Alors que j’étais assis là, regardant les visages de ces hommes, lorsque Wagner a prononcé ces mots – « Nous sommes désolés » – j’ai repensé à la fin des années 1990, quand j’ai appris que David Irving me poursuivait en diffamation pour l’avoir traité de négationniste de l’Holocauste. Emory s’est immédiatement avancé et a créé un fonds de 30 000 $ pour couvrir les dépenses que j’ai engagées lors de mes fréquents voyages à Londres. Puis, à la demande de mes avocats, Emory n’a pas parlé publiquement de ce qu’il avait fait. Lorsque j’ai demandé à l’avocat général de l’université pourquoi l’université aidait de cette manière, il a répondu : « Cette université croit en l’engagement moral. Nous ne pouvons penser à aucune forme d’engagement moral plus élevée que votre combat contre les négationnistes de l’Holocauste.
En octobre, Emory a une fois de plus démontré cet engagement moral en s’excusant avec grâce.
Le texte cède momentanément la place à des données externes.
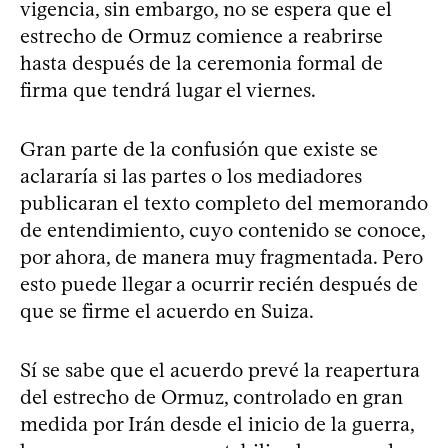
vigencia, sin embargo, no se espera que el
estrecho de Ormuz comience a reabrirse
hasta después de la ceremonia formal de
firma que tendrá lugar el viernes.
Gran parte de la confusión que existe se
aclararía si las partes o los mediadores
publicaran el texto completo del memorando
de entendimiento, cuyo contenido se conoce,
por ahora, de manera muy fragmentada. Pero
esto puede llegar a ocurrir recién después de
que se firme el acuerdo en Suiza.
Sí se sabe que el acuerdo prevé la reapertura
del estrecho de Ormuz, controlado en gran
medida por Irán desde el inicio de la guerra,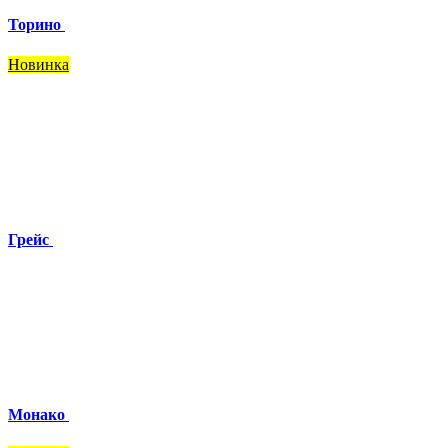
Торино
Новинка
Грейс
Монако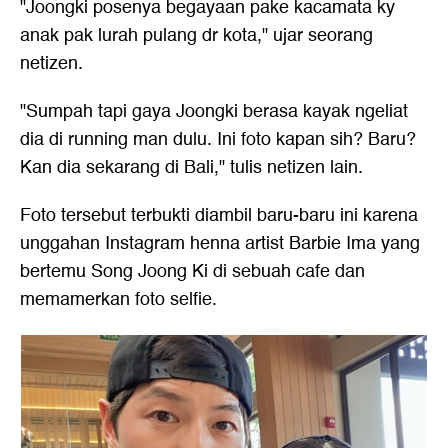
"Joongki posenya begayaan pake kacamata ky
anak pak lurah pulang dr kota," ujar seorang
netizen.
"Sumpah tapi gaya Joongki berasa kayak ngeliat
dia di running man dulu. Ini foto kapan sih? Baru?
Kan dia sekarang di Bali," tulis netizen lain.
Foto tersebut terbukti diambil baru-baru ini karena
unggahan Instagram henna artist Barbie Ima yang
bertemu Song Joong Ki di sebuah cafe dan
memamerkan foto selfie.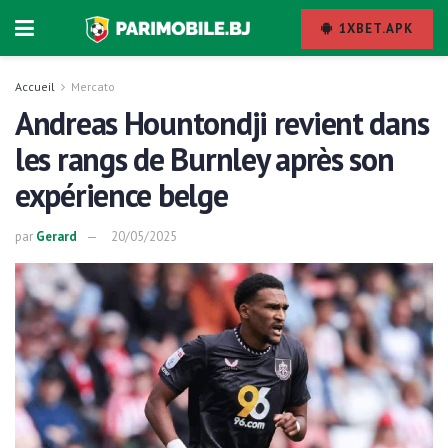
1XBET.APK
Accueil
Mercato
Andreas Hountondji revient dans
les rangs de Burnley après son
expérience belge
par
Gerard
20/05/2025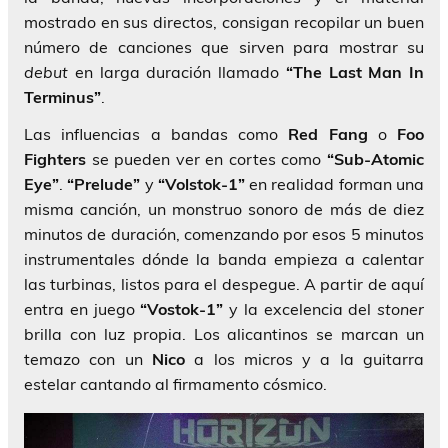
mostrado en sus directos, consigan recopilar un buen
número de canciones que sirven para mostrar su
debut
en larga duración llamado
“The Last Man In
Terminus”
.
Las influencias a bandas como
Red Fang
o
Foo
Fighters
se pueden ver en cortes como
“Sub-Atomic
Eye”
.
“Prelude”
y
“Volstok-1”
en realidad forman una
misma canción, un monstruo sonoro de más de diez
minutos de duración, comenzando por esos 5 minutos
instrumentales dónde la banda empieza a calentar
las turbinas, listos para el despegue. A partir de aquí
entra en juego
“Vostok-1”
y la excelencia del
stoner
brilla con luz propia. Los alicantinos se marcan un
temazo con un
Nico
a los micros y a la guitarra
estelar cantando al firmamento cósmico.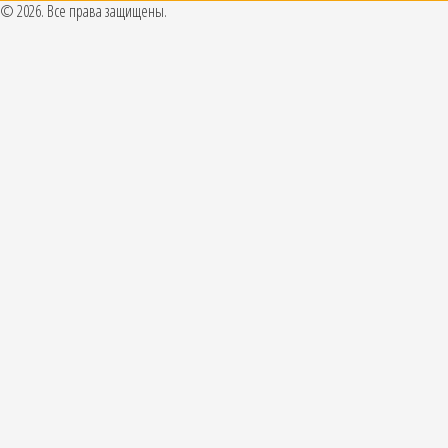
© 2026. Все права защищены.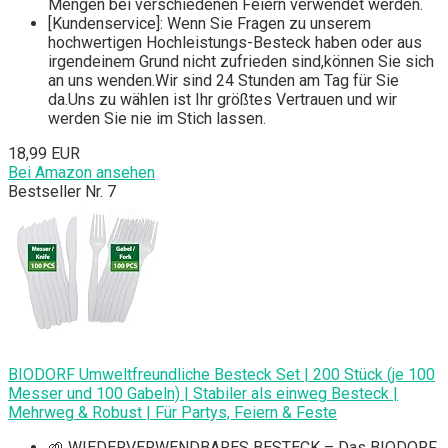
Mengen bei verschiedenen Feiern verwendet werden.
[Kundenservice]: Wenn Sie Fragen zu unserem
hochwertigen Hochleistungs-Besteck haben oder aus
irgendeinem Grund nicht zufrieden sind,können Sie sich
an uns wenden.Wir sind 24 Stunden am Tag für Sie
da.Uns zu wählen ist Ihr größtes Vertrauen und wir
werden Sie nie im Stich lassen.
18,99 EUR
Bei Amazon ansehen
Bestseller Nr. 7
BIODORF Umweltfreundliche Besteck Set | 200 Stück (je 100
Messer und 100 Gabeln) | Stabiler als einweg Besteck |
Mehrweg & Robust | Für Partys, Feiern & Feste
🌱 WIEDERVERWENDBARES BESTECK – Das BIODORF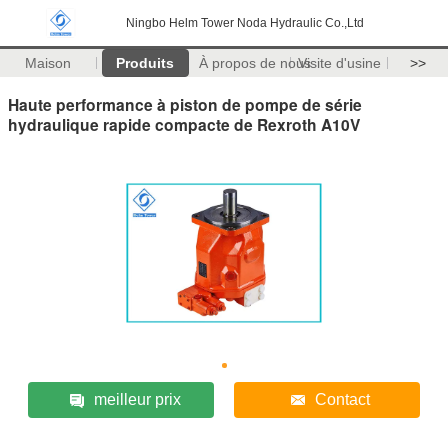
Ningbo Helm Tower Noda Hydraulic Co.,Ltd
Maison
Produits
À propos de nous
Visite d'usine
>>
Haute performance à piston de pompe de série
hydraulique rapide compacte de Rexroth A10V
meilleur prix
Contact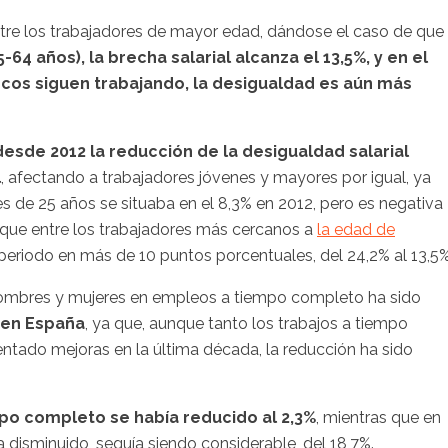
tre los trabajadores de mayor edad, dándose el caso de que
-64 años), la brecha salarial alcanza el 13,5%, y en el
os siguen trabajando, la desigualdad es aún más
desde 2012 la reducción de la desigualdad salarial
l
, afectando a trabajadores jóvenes y mayores por igual, ya
es de 25 años se situaba en el 8,3% en 2012, pero es negativa
 que entre los trabajadores más cercanos a
la edad de
 periodo en más de 10 puntos porcentuales, del 24,2% al 13,5%
e hombres y mujeres en empleos a tiempo completo ha sido
l en España
, ya que, aunque tanto los trabajos a tiempo
tado mejoras en la última década, la reducción ha sido
po completo se había reducido al 2,3%
, mientras que en
 disminuido, seguía siendo considerable, del 18,7%.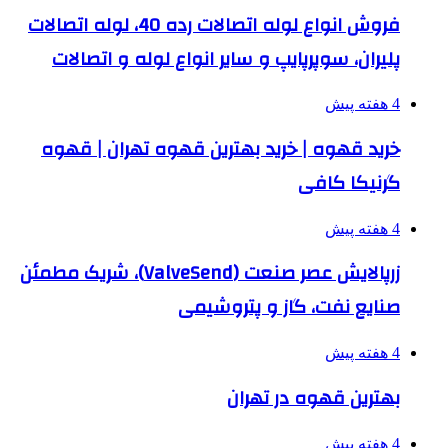
فروش انواع لوله اتصالات رده 40، لوله اتصالات
پلیران، سوپرپایپ و سایر انواع لوله و اتصالات
4 هفته پیش
خرید قهوه | خرید بهترین قهوه تهران | قهوه
گرنیکا کافی
4 هفته پیش
زرپالایش عصر صنعت (ValveSend)، شریک مطمئن
صنایع نفت، گاز و پتروشیمی
4 هفته پیش
بهترین قهوه در تهران
4 هفته پیش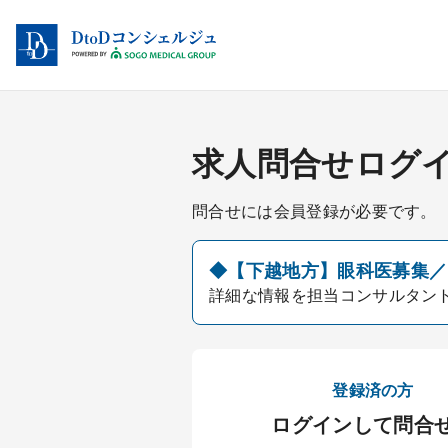
求人問合せログ
問合せには会員登録が必要です。
◆【下越地方】眼科医募集／20
詳細な情報を担当コンサルタン
登録済の方
ログインして問合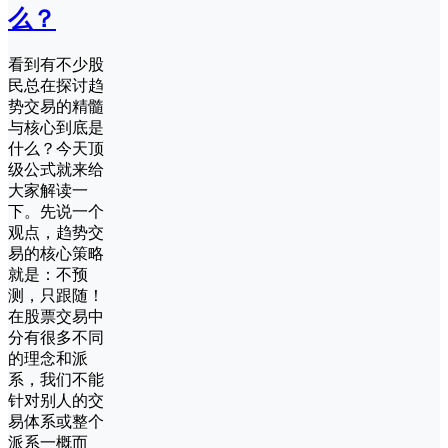
么？
看到有不少股
民总在探讨趋
势交易的精髓
与核心到底是
什么？今天顶
级公式就来给
大家解读一
下。先说一个
观点，趋势交
易的核心策略
就是：不预
测，只跟随！
在股票交易中
分有很多不同
的理念和派
系，我们不能
针对别人的交
易体系或整个
派系一概而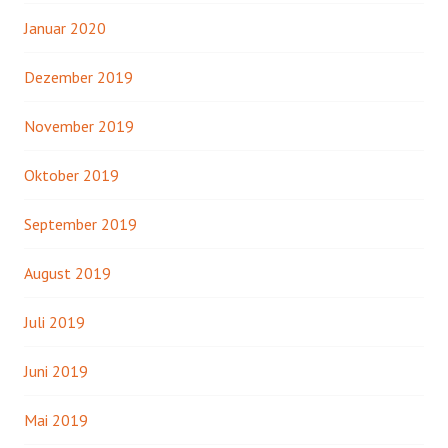
Januar 2020
Dezember 2019
November 2019
Oktober 2019
September 2019
August 2019
Juli 2019
Juni 2019
Mai 2019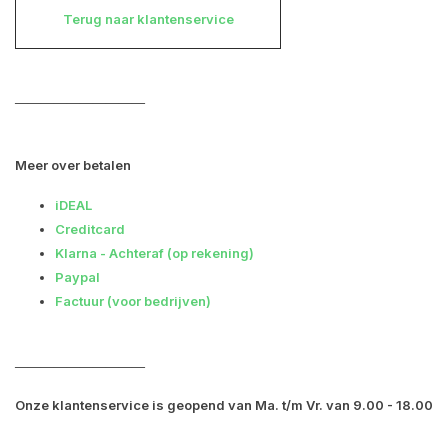
Terug naar klantenservice
――――――――――
Meer over betalen
iDEAL
Creditcard
Klarna - Achteraf (op rekening)
Paypal
Factuur (voor bedrijven)
――――――――――
Onze klantenservice is geopend van Ma. t/m Vr. van 9.00 - 18.00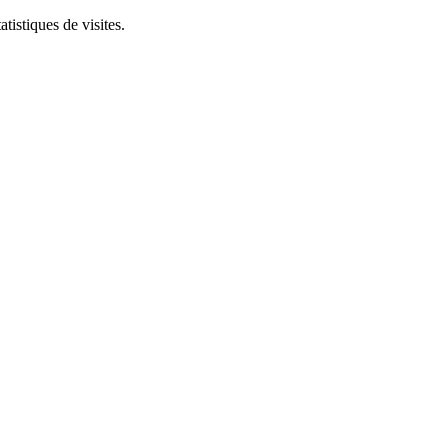
tistiques de visites.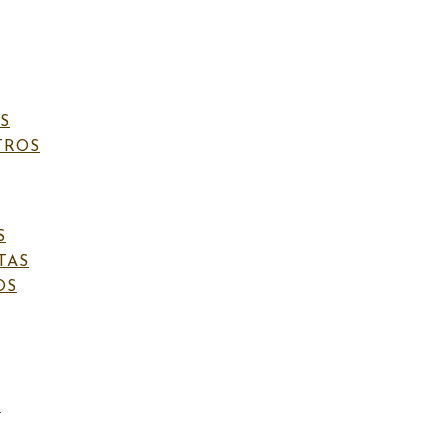
S
TROS
VENIDA A ESTE MUNDO (ESTRELLAS ROSAS)
S
é a juego
TAS
OS
(estrellas rosas)
S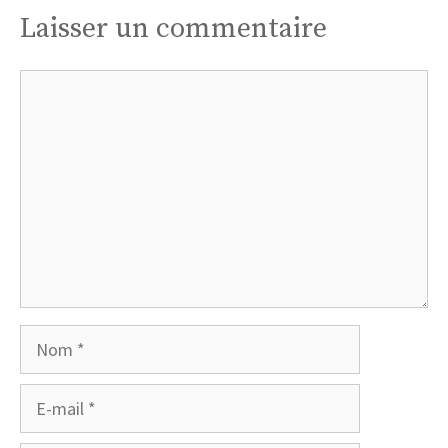
Laisser un commentaire
Commentaire
Nom
E-
mail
Le fait que les actions de l’université soient intervenues le lendemain de la fin des fêtes juives, lorsque la repentance est le thème dominant, la rendait particulièrement appropriée. Bien que ce moment ne soit pas enregistré dans le Livre de Vie, il sera certainement enregistré dans les annales de l’enseignement supérieur américain.
Deborah Lipstadt est titulaire de la chaire Dorot d’histoire juive moderne et de l’Holocauste à l’Université Emory. En 2000, elle a remporté le procès en diffamation intenté contre elle par le négationniste de l’Holocauste David Irving.